Weird deadlock issue inside data modules

tobygroves · June 9, 2015, 1:21pm

Following my previous mammoth thread on deadlocks, I’m now experiencing another similar issue although the cause appears to be slightly different.

Randomly, rarely and under heavy load, I’m still having instances of my server locking up. I can reproduce this very occasionally and the issue appears to be within Delphi’s own code rather than RO. That said, I’m wondering if something RO is doing is triggering the issue or whether you guys have any knowledge of experience of it.

The issue seems to be centred around GlobalNameSpace, which is an instance of TMultiReadExclusiveWriteSynchronizer. When the lockup occurs, any request to the server gets as far as creating a data module, at which point the GlobalNameSpace.BeginWrite call at the start of TDataModule.Create blocks and never returns.

After doing some searching, it appears there have been some major historical issues with TMultiReadExclusiveWriteSynchronizer but there’s no clear indication of whether this is still the case. I’ve seen reports of issues being found in Delphi 6 but then fixed in Delphi 7 but I’ve also seen other open and unresolved problem reports and even some mention of the whole class being deprecated, in which case why is it still being used internally by Delphi code?

Have you come across anything like this?

EvgenyK · June 9, 2015, 1:33pm

it was a reason why we deprecated TDABinDataStreamer. standard TReader/TWriter classes are used in it.
these classes use GlobalNameSpace’s lock and often server application was locked …

as a workaround, you can use TCriticalSection instead of TMultiReadExclusiveWriteSynchronizer

tobygroves · June 9, 2015, 1:37pm

When you say use critical sections instead, how do you mean exactly? Delphi’s TDataModule makes use of GlobalNameSpace which is an instance of this class and I can’t change that without modifying their source.

Is there somewhere else that it’s being used to which you’re referring? Sorry for the confusion but I’m still trying to wrap my head around this problem and I’m still not 100% sure what I’m looking at.

Thanks.

EvgenyK · June 9, 2015, 1:46pm

If you are using TMultiReadExclusiveWriteSynchronizer in your code, try to replace it with TCriticalSections …

ROD doesn’t use TMultiReadExclusiveWriteSynchronizer at all
DAD uses TMultiReadExclusiveWriteSynchronizer only for OData support. I think, in some conditions it might be a reason for problems.
can you confirm that problems happen only at using OData requests?

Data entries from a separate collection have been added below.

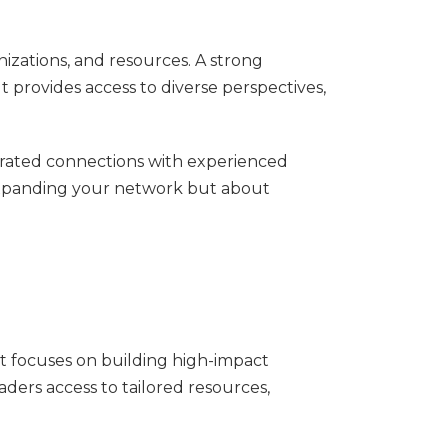
nizations, and resources. A strong
t provides access to diverse perspectives,
rated connections with experienced
 expanding your network but about
It focuses on building high-impact
ders access to tailored resources,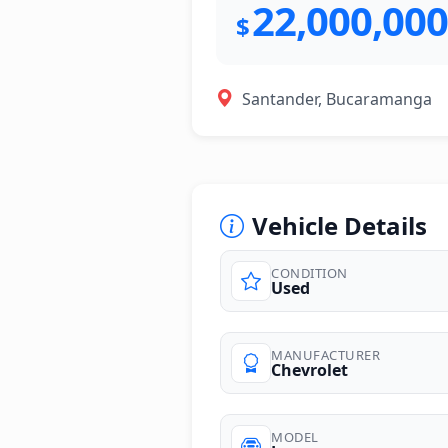
22,000,000
$
Santander, Bucaramanga
Vehicle Details
CONDITION
Used
photos
MANUFACTURER
Chevrolet
MODEL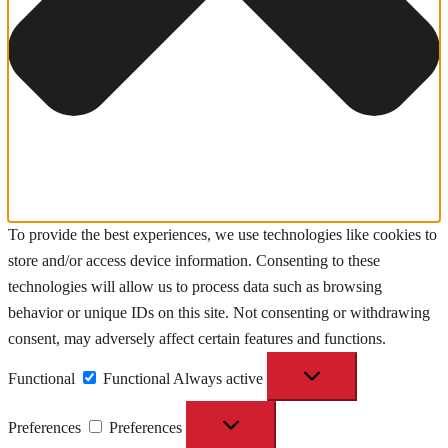
To provide the best experiences, we use technologies like cookies to
store and/or access device information. Consenting to these
technologies will allow us to process data such as browsing
behavior or unique IDs on this site. Not consenting or withdrawing
consent, may adversely affect certain features and functions.
Functional
Functional
Always active
Preferences
Preferences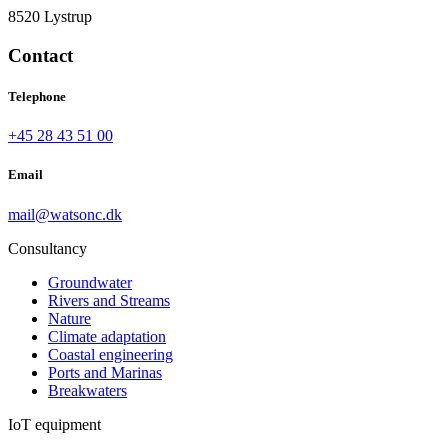
8520 Lystrup
Contact
Telephone
+45 28 43 51 00
Email
mail@watsonc.dk
Consultancy
Groundwater
Rivers and Streams
Nature
Climate adaptation
Coastal engineering
Ports and Marinas
Breakwaters
IoT equipment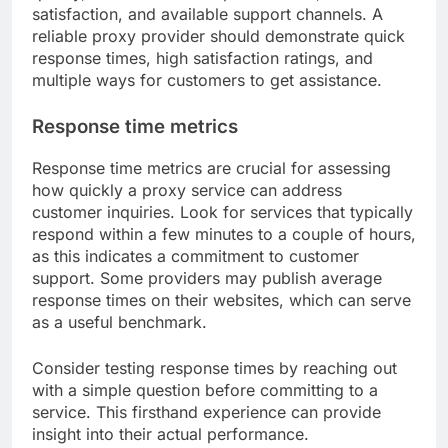
satisfaction, and available support channels. A
reliable proxy provider should demonstrate quick
response times, high satisfaction ratings, and
multiple ways for customers to get assistance.
Response time metrics
Response time metrics are crucial for assessing
how quickly a proxy service can address
customer inquiries. Look for services that typically
respond within a few minutes to a couple of hours,
as this indicates a commitment to customer
support. Some providers may publish average
response times on their websites, which can serve
as a useful benchmark.
Consider testing response times by reaching out
with a simple question before committing to a
service. This firsthand experience can provide
insight into their actual performance.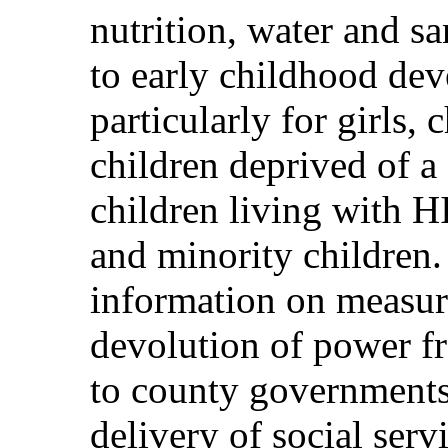
nutrition, water and sa
to early childhood dev
particularly for girls, 
children deprived of a
children living with 
and minority children.
information on measure
devolution of power f
to county governments 
delivery of social serv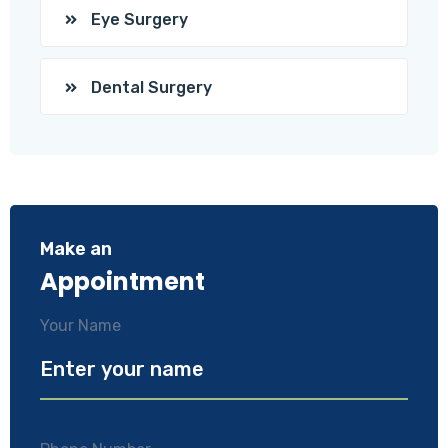
Eye Surgery
Dental Surgery
Make an
Appointment
Your Name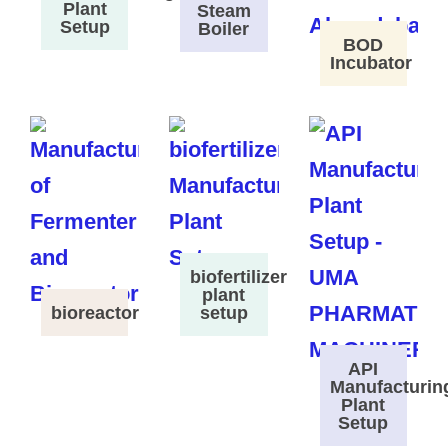
Plant
Steam
Setup
Boiler
BOD
Incubator
biofertilizer
plant
bioreactor
setup
API
Manufacturin
Plant
Setup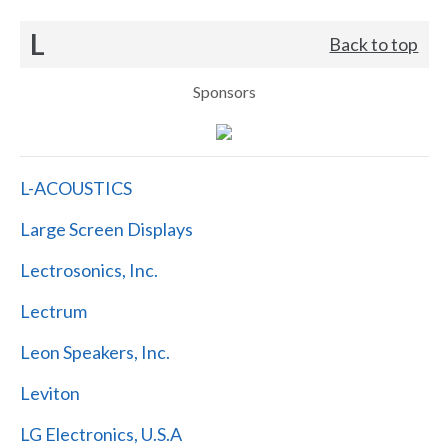
L
Back to top
Sponsors
L-ACOUSTICS
Large Screen Displays
Lectrosonics, Inc.
Lectrum
Leon Speakers, Inc.
Leviton
LG Electronics, U.S.A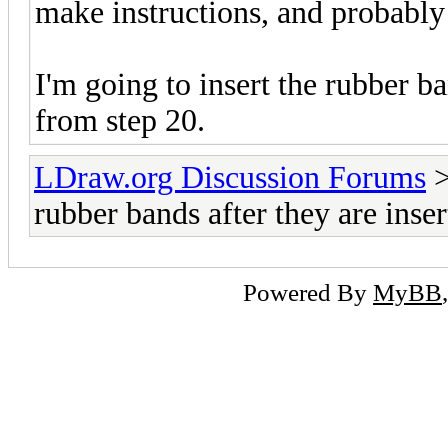
make instructions, and probabl
I'm going to insert the rubber ba
from step 20.
LDraw.org Discussion Forums
rubber bands after they are inse
Powered By
MyBB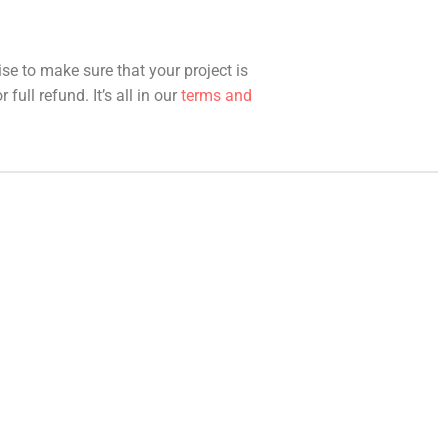
ise to make sure that your project is
full refund. It’s all in our
terms and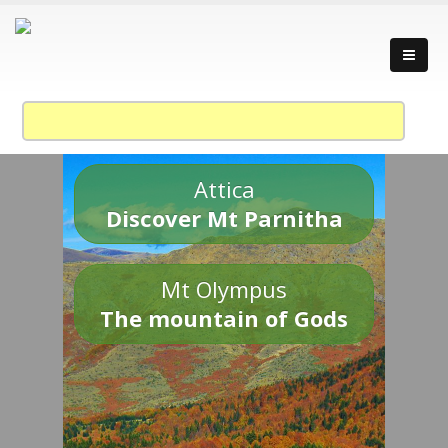
Attica
Discover Mt Parnitha
Mt Olympus
The mountain of Gods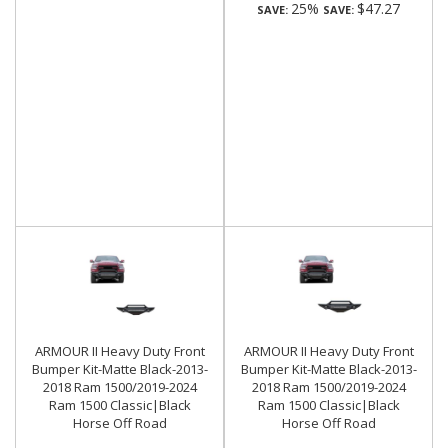
25%
$47.27
SAVE:
SAVE:
ARMOUR II Heavy Duty Front
ARMOUR II Heavy Duty Front
Bumper Kit-Matte Black-2013-
Bumper Kit-Matte Black-2013-
2018 Ram 1500/2019-2024
2018 Ram 1500/2019-2024
Ram 1500 Classic|Black
Ram 1500 Classic|Black
Horse Off Road
Horse Off Road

tobygroves · June 9, 2015, 1:50pm

Ah ok. I’m not using it at all in my own code. Not entirely sure what the ROD/DAD/OData names are in reference to (again sorry for my ignorance) but I think the OData stuff is for web/http type access? If so then no, the problem occurs even when using pure binary transfers via TCP (using the synapse channels if that’s of any importance)

tobygroves · June 9, 2015, 2:09pm

One issue I have noticed, and seen raised by others, is in the TDataModule destruction sequence.

TDataModule.BeforeDestruction calls GlobalNameSpace.BeginWrite, then Destroying and DoDestroy.
TDataModule.Destroy calls GlobalNameSpace.BeginWrite only if ComponentState doesn’t contain csDestroying. It then calls GlobalNameSpace.EndWrite.

If any code executing between BeforeDestruction and Destroy (such an override method or a FormDestroy handler) were to remove csDestroying from ComponentState somehow, this would result in BeginWrite being called twice but EndWrite only once. Not sure if this is likely or even possible within the RO code?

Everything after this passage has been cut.